Officials on Thursday announced a crackdown on illegal gun ownership – and Philadelphia is squarely in their crosshairs.
Two companion bills introduced in the state House by Rep. John Taylor (R-Phila) and the state Senate by Sen. Larry Farnese (D-Phila) would make illegal firearm ownership in Philadelphia a third-degree felony and mandate a two-year minimum jail sentence for offenders.
"It's like a laser that goes directly at those evildoers," District Attorney Seth Williams said. "That's what this legislation does."
Farnese said it "irks" him that politicians in Harrisburg are always willing to support funding for ammunition, cars and radios – "the tools as they say, so to speak, that law enforcement needs to do their jobs."
"But I'll tell you what law enforcement has told us," he continued.
"That just as important as those pieces of equipment are the legislative tools that they need to do their jobs and to make the streets safer for all of us. That's exactly what this legislation is combined to do."
Taylor said the law isn't a "gun bill" but a "crimefighting tool" desperately needed by Philadelphia police and prosecutors.

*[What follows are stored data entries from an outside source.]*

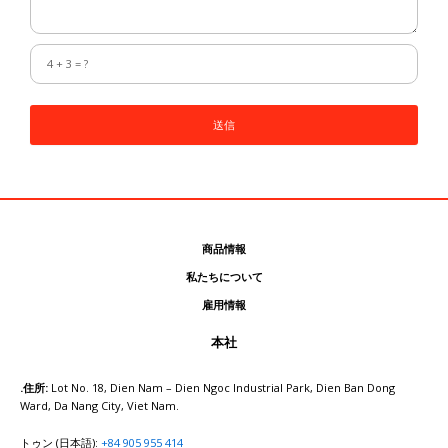
送信
商品情報
私たちについて
雇用情報
本社
.住所:
Lot No. 18, Dien Nam – Dien Ngoc Industrial Park, Dien Ban Dong
Ward, Da Nang City, Viet Nam.
トゥン (日本語):
+84 905 955 414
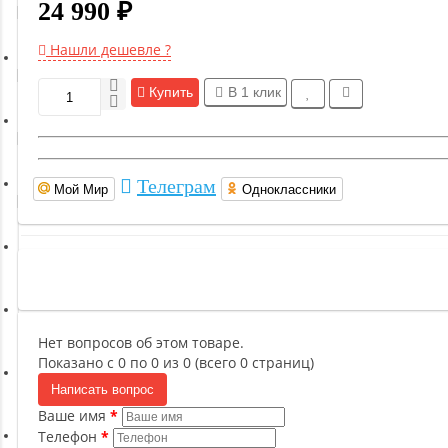
24 990 ₽
Гимнастическое оборудование
Нашли дешевле ?
Функциональный тренинг
Купить
В 1 клик
Йога и пилатес
Телеграм
Мой Мир
Одноклассники
Бокс и единоборства
Инверсионные столы
Легкая атлетика
Нет вопросов об этом товаре.
Показано с 0 по 0 из 0 (всего 0 страниц)
Написать вопрос
Прочее оборудование (пьедесталы и скамьи для раздевалок)
Ваше имя
Телефон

"We hear all the time in the gun debate about enforcing the rules we have," he said. "We are enhancing the rules that already exist."
When asked whether the Philadelphia prisons system can accommodate more inmates – its population has already swelled due to tougher firearm offenses sentences some local judges are doling out – Williams said the city will make room.
"We'll make sure there's special cheese sandwiches for these people," he said.
"If you carry a gun illegally, you're a person that wants to kill my daughters or my aunt. Yes, there will be a place in prison for them for two years."
Legislators said pushing the bill through won't be easy, but state Rep. Mark Cohen (D-Phila) – who said he supports the law, but is not currently a cosponsor – marveled at its bipartisan nature and specific scope.
"It's so narrowly and brilliantly targeted," he said. "That's is why it's a very, very serious legislative proposal with an excellent change of passage."
20%. The drop in NYC's homicide rate the year after the law's passage.
414. People were murdered in NYC last year.
65%. Of those homicides were committed with a gun.
334. People were murdered in Philadelphia last year.
85%. Of those homicides were committed with a gun.
Zero. Of Philadelphia's homicides by gun were committed with a legally obtained and registered firearm, Williams said.